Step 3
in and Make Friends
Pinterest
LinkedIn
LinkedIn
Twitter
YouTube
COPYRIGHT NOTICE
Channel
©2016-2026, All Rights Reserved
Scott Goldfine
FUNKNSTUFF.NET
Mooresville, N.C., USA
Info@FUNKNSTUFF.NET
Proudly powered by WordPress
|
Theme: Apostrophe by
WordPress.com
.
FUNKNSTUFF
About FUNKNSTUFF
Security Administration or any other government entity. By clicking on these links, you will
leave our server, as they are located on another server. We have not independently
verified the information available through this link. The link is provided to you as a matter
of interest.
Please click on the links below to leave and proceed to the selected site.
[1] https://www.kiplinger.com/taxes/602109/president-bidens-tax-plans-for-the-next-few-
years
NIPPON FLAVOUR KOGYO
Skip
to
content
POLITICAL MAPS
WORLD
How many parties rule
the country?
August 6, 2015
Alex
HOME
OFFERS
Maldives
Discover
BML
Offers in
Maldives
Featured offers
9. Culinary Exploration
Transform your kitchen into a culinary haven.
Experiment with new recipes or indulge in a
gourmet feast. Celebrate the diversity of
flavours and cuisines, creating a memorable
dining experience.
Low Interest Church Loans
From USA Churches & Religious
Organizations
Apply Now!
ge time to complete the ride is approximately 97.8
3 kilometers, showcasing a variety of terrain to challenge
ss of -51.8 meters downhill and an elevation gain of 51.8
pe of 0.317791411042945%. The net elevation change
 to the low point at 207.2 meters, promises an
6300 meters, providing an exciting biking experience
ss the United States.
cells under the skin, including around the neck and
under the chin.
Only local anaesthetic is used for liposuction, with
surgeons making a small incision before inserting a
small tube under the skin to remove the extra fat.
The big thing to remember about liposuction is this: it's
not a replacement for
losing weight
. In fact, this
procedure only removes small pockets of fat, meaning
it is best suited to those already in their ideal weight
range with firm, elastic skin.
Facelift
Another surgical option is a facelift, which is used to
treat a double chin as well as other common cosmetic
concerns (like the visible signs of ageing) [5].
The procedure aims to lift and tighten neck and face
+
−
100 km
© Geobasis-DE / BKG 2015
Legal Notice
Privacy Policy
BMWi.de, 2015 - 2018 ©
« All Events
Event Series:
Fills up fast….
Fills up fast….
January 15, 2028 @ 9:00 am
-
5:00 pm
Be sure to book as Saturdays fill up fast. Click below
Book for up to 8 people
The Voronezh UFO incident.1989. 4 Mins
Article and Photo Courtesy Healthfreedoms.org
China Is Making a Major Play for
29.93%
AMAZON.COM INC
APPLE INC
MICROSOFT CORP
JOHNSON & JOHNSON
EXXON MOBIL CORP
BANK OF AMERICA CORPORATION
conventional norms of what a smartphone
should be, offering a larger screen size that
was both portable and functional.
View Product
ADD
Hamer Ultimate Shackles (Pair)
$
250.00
☆ ☆ ☆ ☆ ☆ ☆ ☆
> [Assignment]
I need every line of the data that has the word "with"; please list them.

> [Exercise result]
Experiment with new recipes or indulge in a
Only local anaesthetic is used for liposuction, with
range with firm, elastic skin.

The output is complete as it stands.